La democracia exige más que votos. Exige una ciudadanía con conciencia de su poder. El elector no es un target, no es un dato demográfico. Es, como decía Alfonsín, un sujeto de derechos y deberes, alguien a quien hay que mirar a los ojos. “No hay democracia sin virtud, ni virtud sin ciudadanos comprometidos con su libertad”, repetía.
En este contexto, el “mileísmo libertario” no es simplemente un fenómeno marginal. Es el resultado de años de vaciamiento del discurso político. Es un síntoma de que muchas personas sienten que la democracia les fue robada, convertida en trámite o espectáculo. Pero también es una advertencia: lo que no se habita, lo que no se renueva, termina siendo ocupado por la fuerza de lo simple, lo disruptivo, aunque sea destructivo.
Luigi Ferrajoli lo dice sin ambigüedades: “La democracia está amenazada no sólo por sus enemigos, sino por la debilidad de sus defensores”. Esa debilidad no es sólo institucional. Es simbólica. Y es nuestra tarea fortalecerla.
Como escribió Borges: “Nada se edifica sobre la piedra; todo sobre la arena. Pero nuestro deber es edificar como si fuera piedra la arena”. La democracia es esa arena, frágil, movediza. Pero es todo lo que tenemos.

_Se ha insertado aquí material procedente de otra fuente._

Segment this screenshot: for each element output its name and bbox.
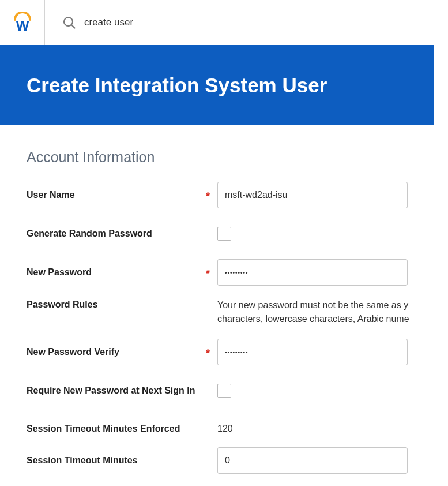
row-password-rules: Password Rules Your new password must no… [27,298,434,326]
label-password-rules: Password Rules [27,298,206,310]
required-indicator: * [206,188,214,203]
content: Account Information User Name * Generate… [0,125,434,486]
page-title: Create Integration System User [27,74,434,97]
row-username: User Name * [27,182,434,208]
label-session-timeout-enforced: Session Timeout Minutes Enforced [27,424,206,434]
row-generate-random: Generate Random Password [27,221,434,246]
label-new-password-verify: New Password Verify [27,347,206,357]
row-new-password-verify: New Password Verify * [27,339,434,365]
page-banner: Create Integration System User [0,45,434,125]
svg-line-2 [71,25,75,28]
search-wrap [45,16,448,29]
generate-random-checkbox[interactable] [217,227,231,241]
row-new-password: New Password * [27,259,434,286]
row-require-new-password: Require New Password at Next Sign In [27,378,434,403]
section-title: Account Information [27,149,434,166]
svg-text:W: W [16,18,29,33]
required-indicator: * [206,266,214,280]
divider [44,0,45,45]
username-input[interactable] [217,182,408,208]
label-session-timeout-minutes: Session Timeout Minutes [27,455,206,466]
required-indicator: * [206,345,214,360]
new-password-input[interactable] [217,259,408,286]
password-rules-text: Your new password must not be the same a… [217,298,434,326]
row-session-timeout-minutes: Session Timeout Minutes [27,447,434,474]
new-password-verify-input[interactable] [217,339,408,365]
label-require-new-password: Require New Password at Next Sign In [27,386,206,396]
logo-wrap[interactable]: W [0,0,45,45]
topbar: W [0,0,448,45]
label-username: User Name [27,190,206,200]
label-new-password: New Password [27,267,206,278]
session-timeout-minutes-input[interactable] [217,447,408,474]
search-input[interactable] [84,17,257,28]
row-session-timeout-enforced: Session Timeout Minutes Enforced 120 [27,416,434,442]
workday-logo-icon: W [12,12,33,33]
session-timeout-enforced-value: 120 [217,424,233,434]
label-generate-random: Generate Random Password [27,229,206,239]
require-new-password-checkbox[interactable] [217,384,231,398]
search-icon [62,16,76,29]
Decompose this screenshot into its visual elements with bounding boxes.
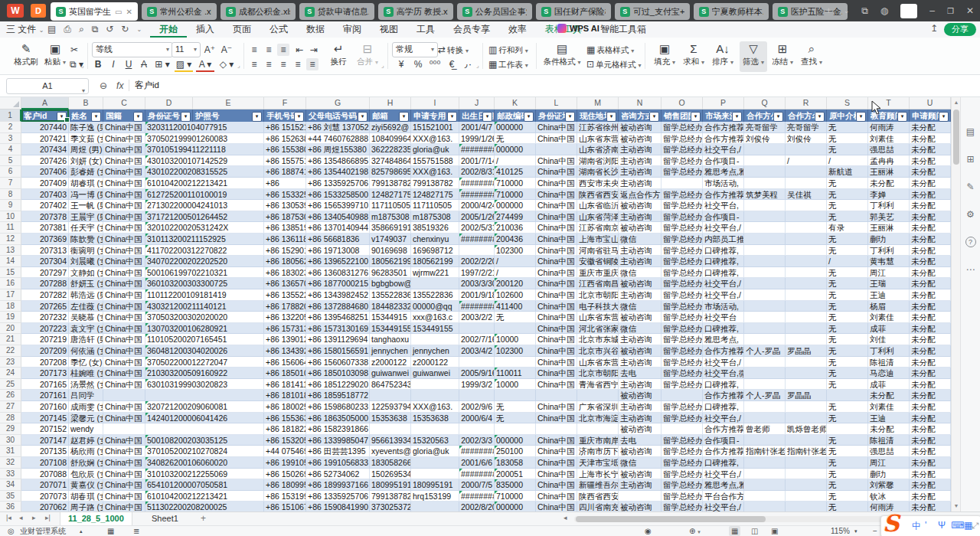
- valign-icon-2[interactable]: ≡: [263, 44, 275, 56]
- cell[interactable]: 口碑推荐,: [703, 245, 744, 257]
- cell[interactable]: [411, 390, 459, 401]
- cell[interactable]: 630103199903020823: [145, 379, 264, 391]
- cell[interactable]: [577, 390, 619, 401]
- cell[interactable]: 市场活动,: [703, 301, 744, 312]
- cell[interactable]: 微信: [619, 267, 662, 279]
- cell[interactable]: China中国: [103, 379, 145, 391]
- cell[interactable]: +86 1335925706: [306, 491, 370, 502]
- cell[interactable]: 207219: [21, 334, 69, 345]
- cell[interactable]: [786, 413, 827, 424]
- column-letter-U[interactable]: U: [910, 97, 951, 109]
- cell[interactable]: 未分配: [910, 289, 951, 301]
- cell[interactable]: 117110505: [411, 200, 459, 211]
- sheet-tab-11_28_5_1000[interactable]: 11_28_5_1000: [60, 512, 132, 525]
- cell[interactable]: 合作方推荐: [703, 423, 744, 435]
- cell[interactable]: 135522836: [411, 289, 459, 301]
- ime-icon-2[interactable]: ': [925, 520, 926, 531]
- wps-logo-icon[interactable]: W: [7, 4, 24, 18]
- cell[interactable]: [662, 178, 703, 189]
- header-cell-H[interactable]: 邮箱▾: [370, 109, 411, 122]
- cell[interactable]: 江西省南昌: [577, 278, 619, 289]
- row-number-25[interactable]: 25: [0, 379, 21, 391]
- cell[interactable]: 000000: [495, 144, 536, 155]
- paste-button[interactable]: ▣粘贴 ▾: [41, 41, 69, 72]
- globe-icon[interactable]: ◍: [880, 5, 888, 16]
- cell[interactable]: 未分配: [910, 435, 951, 446]
- cell[interactable]: 周子路 (女: [69, 502, 103, 511]
- cell[interactable]: 无: [827, 289, 868, 301]
- file-menu[interactable]: 三 文件 ⌄: [6, 21, 44, 37]
- cell[interactable]: 370105200210270824: [145, 446, 264, 457]
- cell[interactable]: 西安市未央: [577, 178, 619, 189]
- upload-icon[interactable]: ↥: [930, 23, 938, 34]
- quick-icon-2[interactable]: ⎙: [64, 24, 71, 34]
- cell[interactable]: +86 13657006: [264, 278, 306, 289]
- cell[interactable]: 207265: [21, 301, 69, 312]
- cell[interactable]: China中国: [103, 469, 145, 480]
- cell[interactable]: 留学总经办: [662, 413, 703, 424]
- cell[interactable]: [786, 357, 827, 368]
- cell[interactable]: [786, 144, 827, 155]
- cell[interactable]: gloria@uk: [411, 144, 459, 155]
- cell[interactable]: 207165: [21, 379, 69, 391]
- cell[interactable]: 未分配: [910, 469, 951, 480]
- cell[interactable]: China中国: [103, 245, 145, 257]
- cell[interactable]: 无: [827, 334, 868, 345]
- cell[interactable]: 黄韦慧: [868, 256, 910, 267]
- row-number-34[interactable]: 34: [0, 479, 21, 491]
- cell[interactable]: China中国: [536, 345, 577, 357]
- column-letter-L[interactable]: L: [536, 97, 577, 109]
- cell[interactable]: 825798695: [370, 166, 411, 178]
- cell[interactable]: 360103200303300725: [145, 278, 264, 289]
- cell[interactable]: [786, 301, 827, 312]
- cell[interactable]: +86 13851932: [264, 222, 306, 234]
- cell[interactable]: 主动咨询: [619, 256, 662, 267]
- cell[interactable]: 2005/9/16: [459, 368, 495, 379]
- cell[interactable]: 2002/8/20: [459, 502, 495, 511]
- ime-icon-5[interactable]: ▦: [964, 520, 972, 531]
- format-painter-button[interactable]: ✎格式刷: [12, 41, 40, 72]
- wps-home-icon[interactable]: D: [31, 4, 46, 18]
- cell[interactable]: 未分配: [910, 491, 951, 502]
- cell[interactable]: 主动咨询: [619, 178, 662, 189]
- number-icon-2[interactable]: %: [410, 58, 426, 70]
- cell[interactable]: +86 1354866895: [306, 155, 370, 167]
- menu-tab-数据[interactable]: 数据: [297, 21, 334, 38]
- halign-icon-5[interactable]: ≡: [306, 58, 318, 70]
- cell[interactable]: 180995191: [370, 479, 411, 491]
- cell[interactable]: 2003/2/2: [459, 312, 495, 323]
- column-letter-C[interactable]: C: [103, 97, 145, 109]
- cell[interactable]: China中国: [536, 479, 577, 491]
- cell[interactable]: China中国: [103, 345, 145, 357]
- column-letter-I[interactable]: I: [411, 97, 459, 109]
- underline-button[interactable]: U: [122, 58, 135, 70]
- cell[interactable]: 留学总经办: [662, 200, 703, 211]
- cell[interactable]: 主动咨询: [619, 401, 662, 413]
- view-mode-icon-2[interactable]: ◫: [749, 526, 760, 536]
- cell[interactable]: 周江: [868, 267, 910, 279]
- cell[interactable]: 社交平台,微: [703, 368, 744, 379]
- cell[interactable]: 未分配: [910, 189, 951, 201]
- doc-tab-8[interactable]: S可过_支付宝+_滴滴: [615, 3, 690, 20]
- cell[interactable]: [662, 390, 703, 401]
- cell[interactable]: 曾老师: [744, 423, 786, 435]
- cell[interactable]: 710000: [495, 178, 536, 189]
- cell[interactable]: 罗晶晶: [786, 345, 827, 357]
- cell[interactable]: 360481200304020026: [145, 345, 264, 357]
- cell[interactable]: 留学总经办: [662, 122, 703, 133]
- strikethrough-button[interactable]: A: [138, 58, 150, 70]
- cell[interactable]: 微信: [619, 301, 662, 312]
- cell[interactable]: China中国: [103, 234, 145, 245]
- cell[interactable]: 社交平台,/: [703, 222, 744, 234]
- row-number-32[interactable]: 32: [0, 457, 21, 469]
- cell[interactable]: 135522836: [370, 289, 411, 301]
- cell[interactable]: 陈子逸 (男: [69, 122, 103, 133]
- cell[interactable]: 留学总经办: [662, 289, 703, 301]
- cell[interactable]: tanghaoxu: [370, 334, 411, 345]
- cell[interactable]: 合作项目-: [703, 211, 744, 223]
- cell[interactable]: +86 1340540988: [306, 211, 370, 223]
- cell[interactable]: 430321200211140121: [145, 301, 264, 312]
- cell[interactable]: 口碑推荐,: [703, 267, 744, 279]
- cell[interactable]: 主动咨询: [619, 245, 662, 257]
- ime-expand-icon[interactable]: ⤢: [972, 521, 978, 531]
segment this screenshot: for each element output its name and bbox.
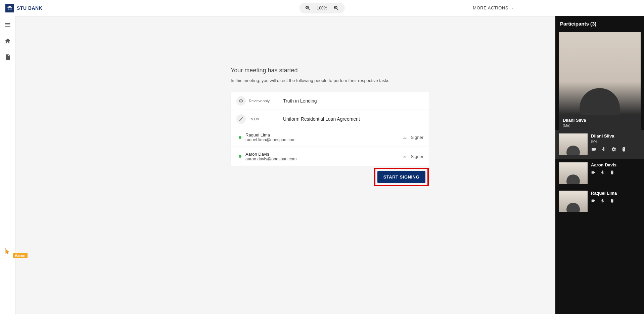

La metáfora del sillón cama vuelve, entonces, como advertencia. Podemos elegir entre una estructura pensada para resistir, para adaptarse y renovarse, o una que se presenta como confortable pero no admite el paso del tiempo. Una democracia-tapizado, bella y descartable, o una democracia-colchón, imperfecta pero reparable.
El futuro depende de esa elección. Porque si algo ha quedado claro es que una política sin ideas no se extingue por completo. Sobrevive, sí, pero como un cascarón, un decorado sin contenido, una costumbre que se repite sin convicción. Persiste, pero sin vida, sin músculo, sin alma. No muere porque se vuelve utilitaria, espectáculo, repetición vacía. Pero sobrevive sin promesa, sin destino.
Platón lo advirtió hace más de dos mil años: “El precio de desentenderse de la política es ser gobernado por los peores hombres”. La política sin ideas no desaparece: se degrada. Y cuando las ideas faltan, lo que queda no es silencio, sino ruido. Ruido que nos impide dormir, que no deja soñar. Un ruido que tal vez se siga llamando Milei.